“Can we feed the world and improve the lives of billions of people through economic development while conserving ecosystems?”

This is perhaps one of the most difficult questions confronting humanity today. Answering this question requires academic excellence, sharp policy analysis, and sensible practical answers around matters of governance (politics and management of resource conflicts) and wealth (achieving just and equitable distribution of resources).

Grounded in a multi-disciplinary approach, the Agrarian, Food and Environmental Studies (AFES) group is committed to addressing this challenge.

AFES does not only produce cutting edge scientific knowledge but also bridges debates between academic, policy and grassroots civil society circles. The group’s research agenda has a strong international appeal, in part demonstrated by the influx of high-quality PhD candidates.

Pressing contemporary global issues, including the food and energy crises, land grabs, natural resource conflicts, biodiversity conservation, environmental degradation and climate change, social movements that work around these issues –the core themes of AFES work– are most likely to remain at the centre of scientific debates on how to achieve just and sustainable development.
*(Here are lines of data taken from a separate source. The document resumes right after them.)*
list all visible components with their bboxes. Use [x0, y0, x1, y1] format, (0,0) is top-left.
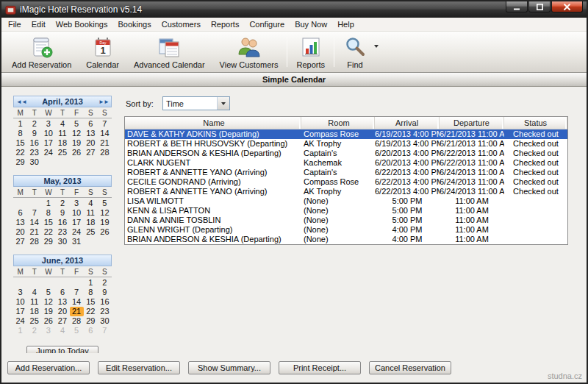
- calendar-day[interactable]: 30: [98, 316, 112, 326]
- calendar-day[interactable]: 15: [41, 218, 55, 227]
- calendar-day[interactable]: 12: [41, 297, 55, 307]
- calendar-day[interactable]: 16: [55, 218, 69, 227]
- table-row[interactable]: ROBERT & BETH HRUSOVSKY (Departing)AK Tr…: [125, 139, 567, 149]
- calendar-day[interactable]: 28: [98, 148, 112, 157]
- calendar-day[interactable]: 25: [55, 148, 69, 157]
- calendar-day[interactable]: 30: [55, 237, 69, 246]
- table-row[interactable]: ROBERT & ANNETTE YANO (Arriving)Captain'…: [125, 168, 567, 177]
- column-header-status[interactable]: Status: [504, 117, 567, 129]
- calendar-day[interactable]: 14: [27, 218, 41, 227]
- column-header-room[interactable]: Room: [301, 117, 375, 129]
- calendar-day[interactable]: 18: [55, 138, 69, 148]
- calendar-day[interactable]: 4: [55, 119, 69, 129]
- calendar-day[interactable]: 13: [13, 218, 27, 227]
- table-row[interactable]: CLARK NUGENTKachemak6/20/2013 4:00 PM6/2…: [125, 158, 567, 168]
- calendar-day[interactable]: 13: [55, 297, 69, 307]
- calendar-day[interactable]: 11: [27, 297, 41, 307]
- calendar-day[interactable]: 17: [13, 307, 27, 316]
- calendar-day[interactable]: 5: [70, 119, 84, 129]
- table-row[interactable]: ROBERT & ANNETTE YANO (Arriving)AK Troph…: [125, 187, 567, 196]
- calendar-day[interactable]: 30: [27, 157, 41, 167]
- calendar-day[interactable]: 6: [13, 208, 27, 218]
- calendar-day[interactable]: 23: [55, 227, 69, 237]
- maximize-button[interactable]: [528, 1, 551, 13]
- calendar-day[interactable]: 4: [55, 326, 69, 335]
- calendar-day[interactable]: 6: [84, 119, 98, 129]
- calendar-day[interactable]: 2: [27, 119, 41, 129]
- calendar-day[interactable]: 15: [13, 138, 27, 148]
- calendar-day[interactable]: 20: [55, 307, 69, 316]
- menu-item-configure[interactable]: Configure: [244, 18, 290, 31]
- table-row[interactable]: BRIAN ANDERSON & KESHIA (Departing)Capta…: [125, 149, 567, 158]
- calendar-day[interactable]: 1: [13, 326, 27, 335]
- calendar-day[interactable]: 6: [84, 326, 98, 335]
- menu-item-help[interactable]: Help: [332, 18, 359, 31]
- calendar-day[interactable]: 4: [84, 199, 98, 208]
- calendar-day[interactable]: 9: [55, 208, 69, 218]
- calendar-day[interactable]: 26: [41, 316, 55, 326]
- close-button[interactable]: [551, 1, 583, 13]
- calendar-day[interactable]: 22: [13, 148, 27, 157]
- table-row[interactable]: CECILE GONDRAND (Arriving)Compass Rose6/…: [125, 177, 567, 187]
- calendar-day[interactable]: 17: [41, 138, 55, 148]
- calendar-day[interactable]: 29: [41, 237, 55, 246]
- calendar-day[interactable]: 27: [84, 148, 98, 157]
- calendar-day[interactable]: 20: [13, 227, 27, 237]
- calendar-day[interactable]: 2: [55, 199, 69, 208]
- calendar-day[interactable]: 1: [41, 199, 55, 208]
- calendar-day[interactable]: 10: [70, 208, 84, 218]
- calendar-day[interactable]: 5: [70, 326, 84, 335]
- calendar-day[interactable]: 12: [98, 208, 112, 218]
- calendar-day[interactable]: 7: [98, 119, 112, 129]
- edit-reservation-button[interactable]: Edit Reservation...: [98, 361, 180, 374]
- menu-item-edit[interactable]: Edit: [26, 18, 51, 31]
- toolbar-find-button[interactable]: Find: [336, 33, 374, 71]
- calendar-day[interactable]: 12: [70, 129, 84, 138]
- menu-item-bookings[interactable]: Bookings: [112, 18, 156, 31]
- calendar-day[interactable]: 28: [70, 316, 84, 326]
- calendar-day[interactable]: 17: [70, 218, 84, 227]
- calendar-day[interactable]: 26: [70, 148, 84, 157]
- calendar-day[interactable]: 2: [98, 278, 112, 288]
- calendar-day[interactable]: 8: [84, 288, 98, 297]
- table-row[interactable]: KENN & LISA PATTON(None)5:00 PM11:00 AM: [125, 206, 567, 216]
- sort-dropdown-button[interactable]: [217, 97, 229, 110]
- calendar-day[interactable]: 18: [27, 307, 41, 316]
- table-row[interactable]: BRIAN ANDERSON & KESHIA (Departing)(None…: [125, 235, 567, 244]
- calendar-day[interactable]: 24: [70, 227, 84, 237]
- calendar-day[interactable]: 29: [84, 316, 98, 326]
- calendar-day[interactable]: 23: [27, 148, 41, 157]
- calendar-day[interactable]: 8: [13, 129, 27, 138]
- show-summary-button[interactable]: Show Summary...: [188, 361, 270, 374]
- calendar-day[interactable]: 24: [41, 148, 55, 157]
- calendar-day[interactable]: 5: [41, 288, 55, 297]
- calendar-day[interactable]: 27: [13, 237, 27, 246]
- jump-to-today-button[interactable]: Jump to Today: [26, 346, 98, 353]
- menu-item-file[interactable]: File: [3, 18, 26, 31]
- find-dropdown-arrow[interactable]: [374, 33, 384, 71]
- toolbar-add-reservation-button[interactable]: Add Reservation: [4, 33, 79, 71]
- calendar-day[interactable]: 6: [55, 288, 69, 297]
- toolbar-view-customers-button[interactable]: View Customers: [212, 33, 286, 71]
- toolbar-reports-button[interactable]: Reports: [289, 33, 332, 71]
- calendar-day[interactable]: 28: [27, 237, 41, 246]
- calendar-day[interactable]: 15: [84, 297, 98, 307]
- calendar-day[interactable]: 21: [98, 138, 112, 148]
- calendar-day[interactable]: 10: [13, 297, 27, 307]
- column-header-name[interactable]: Name: [125, 117, 301, 129]
- calendar-day[interactable]: 13: [84, 129, 98, 138]
- calendar-day[interactable]: 1: [84, 278, 98, 288]
- print-receipt-button[interactable]: Print Receipt...: [279, 361, 361, 374]
- calendar-day[interactable]: 10: [41, 129, 55, 138]
- calendar-day[interactable]: 23: [98, 307, 112, 316]
- calendar-prev-button[interactable]: ◄◄: [14, 99, 29, 105]
- calendar-day[interactable]: 25: [27, 316, 41, 326]
- menu-item-reports[interactable]: Reports: [206, 18, 245, 31]
- calendar-day[interactable]: 19: [70, 138, 84, 148]
- calendar-day[interactable]: 11: [55, 129, 69, 138]
- calendar-day[interactable]: 3: [70, 199, 84, 208]
- calendar-day[interactable]: 16: [27, 138, 41, 148]
- calendar-day[interactable]: 9: [98, 288, 112, 297]
- calendar-next-button[interactable]: ►►: [96, 99, 111, 105]
- calendar-day[interactable]: 7: [98, 326, 112, 335]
AFES’s critical political economy approach to these important topics is most relevant and more in demand than ever before. AFES has become highly influential in global research networks on:

(1) food sovereignty, most recently co-organizing a high-level conference with Yale University, 14-15 September 2013;
(2) land grabs, with important contributions to for example the Commission for Food Security (FAO) High Level Panel of Experts 2011 report on large-scale land acquisitions, and many recent state-of-the art publications in scientific journals, and expanding this research into Latin America and Eurasia;
(3) critical views on the Green Economy, the commercialization of nature, and neo-liberal conservation;
(4) environmental degradation, and conflicts between local communities and sub-soil extraction (mining, oil and gas production), but also relation to the commodification of water resources and its consequences for equity and access.